Poster
in
Workshop: Principles of Distribution Shift (PODS)
Task Modeling: A Multitask Approach for Improving Robustness to Group Shifts
Dongyue Li · Huy Nguyen · Hongyang Zhang
We study the problem of learning from multiple groups of heterogeneous data distributions. Previous work shows that machine learning models trained under group shifts can exhibit poor performance on groups whose training set size is usually small. In this work, we explore multitask learning approaches to augment the training set and optimize the worst-group performance of a target task. A critical challenge in multitask learning is how to identify beneficial source tasks for a target task.
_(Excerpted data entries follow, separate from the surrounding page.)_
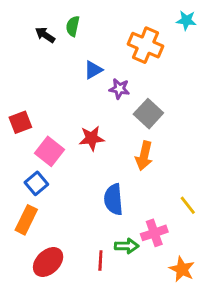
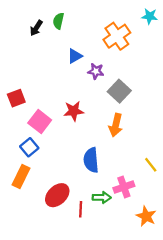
black arrow: (45, 35) -> (36, 28), turned -91
orange cross: (146, 45) -> (117, 36), turned 32
red ellipse: (48, 262) -> (57, 195), moved

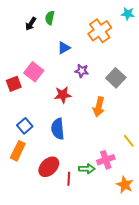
purple star: (96, 71) -> (82, 71), moved
gray square: (119, 91) -> (116, 78), moved
pink square: (40, 122) -> (34, 72), moved
blue semicircle: (91, 160) -> (58, 129), moved

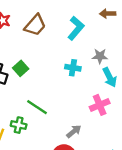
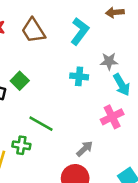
brown trapezoid: (35, 25) -> (33, 31), turned 110

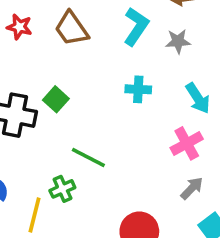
gray star: (109, 61) -> (178, 41), moved
green cross: (21, 145) -> (62, 189), turned -30
gray arrow: (85, 149) -> (192, 188), moved

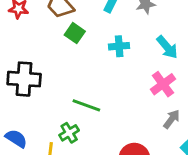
green square: (56, 99) -> (75, 33), moved

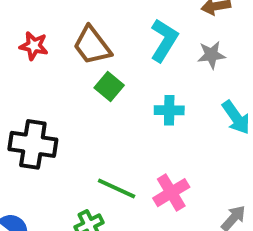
pink cross: (163, 84) -> (171, 193), moved

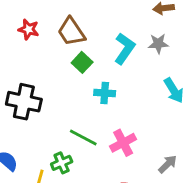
cyan L-shape: (164, 40) -> (125, 49), moved
cyan cross: (169, 110) -> (105, 93), moved

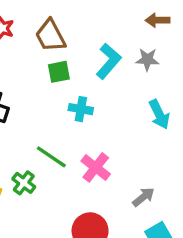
green square: (82, 62) -> (59, 72), turned 30
pink cross: (123, 143) -> (96, 167), turned -30
green cross: (62, 163) -> (24, 183), turned -36

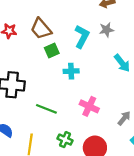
green line: (51, 157) -> (46, 109), moved
green cross: (24, 183) -> (65, 140), moved

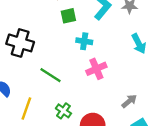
pink cross: (89, 106) -> (96, 69), moved, turned 30

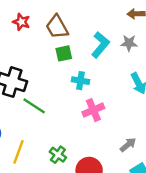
green line: (51, 75) -> (34, 106), moved

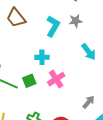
green square: (64, 53) -> (29, 81), moved

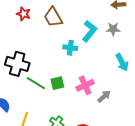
cyan cross: (42, 57) -> (70, 48), moved
gray arrow: (89, 102) -> (104, 96), moved

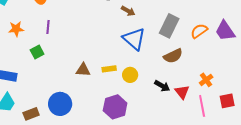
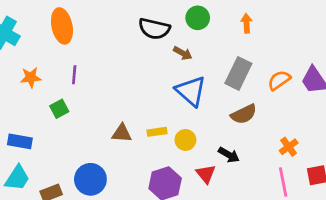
red triangle: (182, 92) -> (206, 174), moved

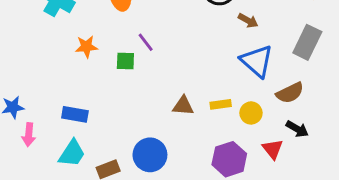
purple line: (74, 75) -> (146, 42), moved, turned -42
green square: (59, 109) -> (125, 61), moved, turned 30
brown semicircle: (244, 114) -> (290, 93), moved

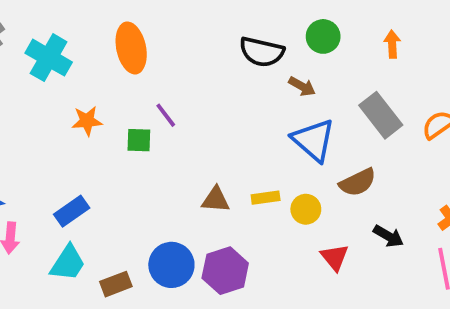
gray rectangle: (307, 42) -> (381, 115), turned -64
blue rectangle: (75, 114) -> (72, 211), turned -45
black arrow: (297, 129) -> (388, 236), moved
purple hexagon: (229, 159) -> (225, 271), moved

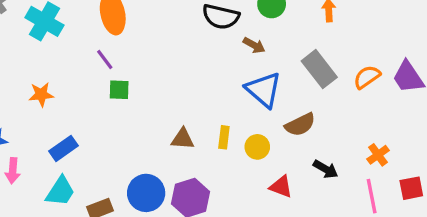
purple line: (166, 115) -> (105, 60), moved
orange star: (87, 121) -> (41, 94), moved
yellow rectangle: (266, 198) -> (224, 137), turned -75
red triangle: (335, 257) -> (281, 187), turned -30

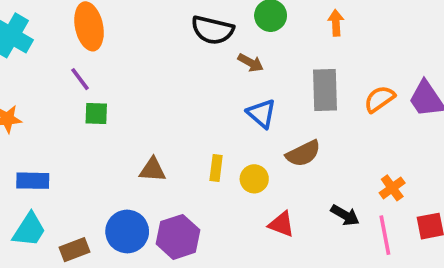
gray rectangle: (319, 69) -> (325, 90), turned 36
blue triangle: (264, 90) -> (261, 114), size x0.7
brown triangle: (183, 139) -> (153, 170), moved
blue rectangle: (63, 148) -> (33, 181), turned 36
black arrow: (326, 169) -> (345, 215), moved

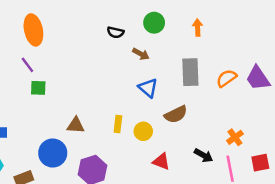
black semicircle: (212, 30) -> (115, 32), size x0.6
blue circle: (127, 232) -> (53, 153), moved

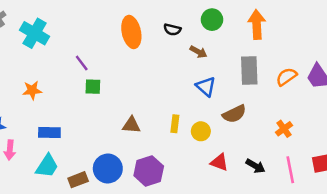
orange arrow: (198, 28) -> (257, 25), size x1.6
orange ellipse: (33, 30) -> (131, 32), moved
orange cross: (235, 137) -> (284, 129), moved
blue circle: (53, 153) -> (108, 168), moved
black arrow: (204, 155) -> (255, 166), moved

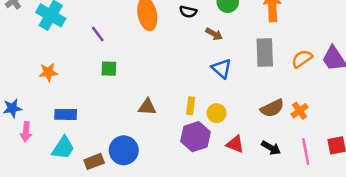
purple line: (82, 63) -> (98, 34), moved
brown semicircle: (234, 114) -> (272, 108), moved
purple hexagon: (149, 171) -> (196, 137), moved

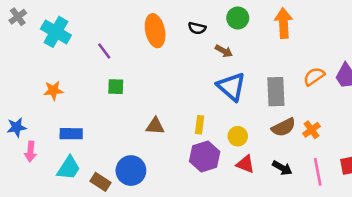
gray rectangle: (265, 53) -> (276, 92), moved
blue triangle: (222, 69) -> (231, 87), size x1.4
yellow circle: (217, 113) -> (238, 136), moved
brown rectangle: (94, 161) -> (100, 182), turned 54

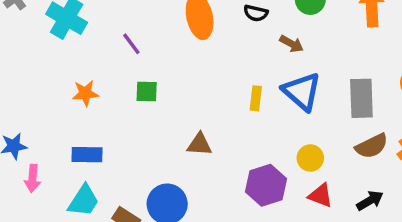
orange star: (53, 90) -> (85, 93), moved
yellow rectangle: (200, 125) -> (256, 98), moved
black arrow: (282, 168) -> (370, 201), turned -60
To address this challenge, we propose a task modeling framework that learns a mapping from any subset of source tasks to their transferability on the target task. Our key finding is that with outputs from training models on randomly subsampled source tasks, a linear task model can accurately predict the results of multitask training for a target task. This finding implies an algorithm that selects beneficial source tasks using the learned task model. We validate our approach on a tabular dataset with 50 tasks. Our experiments demonstrate that our task selection algorithm achieves an average improvement of 1.03% in the worst-group accuracy on six target tasks compared to prior methods. Meanwhile, our approach is applicable to other performance metrics, including average performance and fairness measures, and outperforms baselines by 0.57% and 2.09%, respectively.